There were rules that governed our behaviour – and anyone who breached the unwritten codes was cast in outer darkness. The lesson was that emotional continence was not an option, it was essential. It was no use complaining or moaning, and to let others see you were unduly sensitive spelt disaster – for if weaknesses could be identified, the sharks would swiftly move in for the kill.

On reflection, I reckon it did no lasting harm: we were toughened to cope with life’s slings and arrows.

But today’s young are obsessed with sensitivity and self. What on earth has happened to us all? Is it raging feminism and political correctness that has reduced the young to a laundry box of big girl’s blouses?

How’s this for offended sensibilities? A student was admitted to hospital for a week having read a novel that was part of her course.  She claimed to have post-traumatic stress disorder (PTSD) apparently triggered by the book. While I accept, of course, that PTSD can occur amongst solders who have been on active duty, I reject the idea that our peacetime life is so traumatic that ordinary citizens need to be treated like shell-shocked veterans of war. That sums it up really:  20 million deaths in the First World War, 62 million deaths in the Second World War. There was no counselling then but here is a weeping student overwhelmed by a daft novel.

And it’s not just our introspection either. Political correctness prevents our telling one another hard truths because we are terrified of giving offence. So doctors daren’t tell patients that unless they – or their children – shed some blubber, they will wear out their hips, hearts and attract diabetes. Who is brave enough to tell a friend they smell? Who dares advise a chum if he drinks any more, he will die an early death? Do we dare tell a friend that if he leaves his wife and infant children to shack up with a Thai girl he found on the Internet, it is bound to end in mayhem with lives destroyed? And he will be sucked dry of money.

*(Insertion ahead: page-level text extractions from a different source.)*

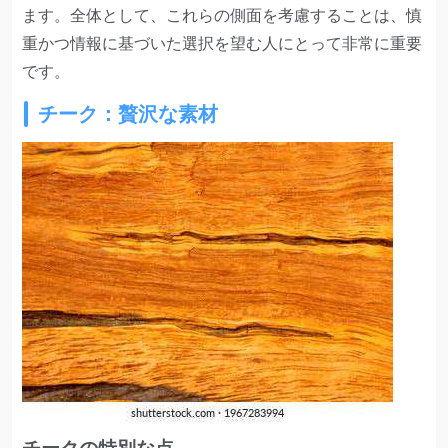
ます。全体として、これらの側面を考慮することは、慎
重かつ情報に基づいた選択を望む人にとって非常に重要
です。
チーク：贅沢な素材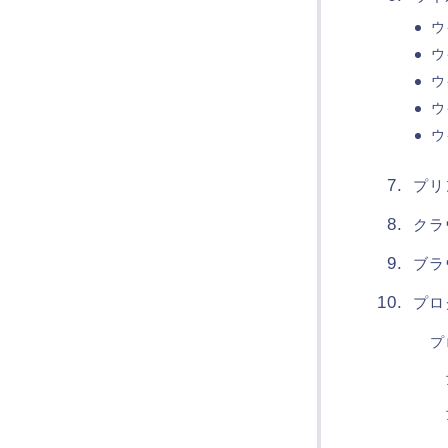
ウ
ウ
ウ
ウ
ウ
プリ
クラ
ブラ
プロ
プ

The educated middle classes have abandoned the moral authority they once had. What morality is and who holds it is today hotly contested, so we shrug and walk away. Our liberal ideology has persuaded us to abandon the imposition of moral teaching, even formal education on children; so we daren’t teach girls how to cook decent food or even set out clearly what constitutes a nutritious meal. Apparently it is considered to be ”sexist” to teach girls how to cook, so parents let their children choose what they want to eat with disastrous results.

In a local school play, everyone had a part (it was more a crowd control exercise than a “performance”). Out of the hundred or so children, there were three – around eight years old  – who were larded in fat. When the play ended, they waddled out with their parents like tugs towing a steamer. I suppose neither the headmistress nor the school doctor would dare risk the vicious row if they warned of future health hazards.

I reckon that letting your children grow obese is a form of child abuse.

 

Life and Death

The idea that no one should criticise anyone else can have grave results. Take the ghastly case of baby “P”, beaten to death by his parents. Shortly before his death, Peter was seen by a social worker. However, his face was a mess of chocolate. The social worker was so affected by political correctness that she failed to insist the child be cleaned in case she caused “offence”.  Had the child been cleaned, of course the deep bruises would have been visible ­– and perhaps a life might have been saved. How terrible is that story?

And consider that in the last few years, the industrial rape of young girls in Northern towns by Asian men continued unabated because the social workers and the police chose to turn a blind eye towards the abuse rather than run the risk of being thought to be “raaaacist”.

Some even thought that children should be allowed to choose prostitution as a “lifestyle” choice.

Go figure. How craven and marshmallow-soft have we become?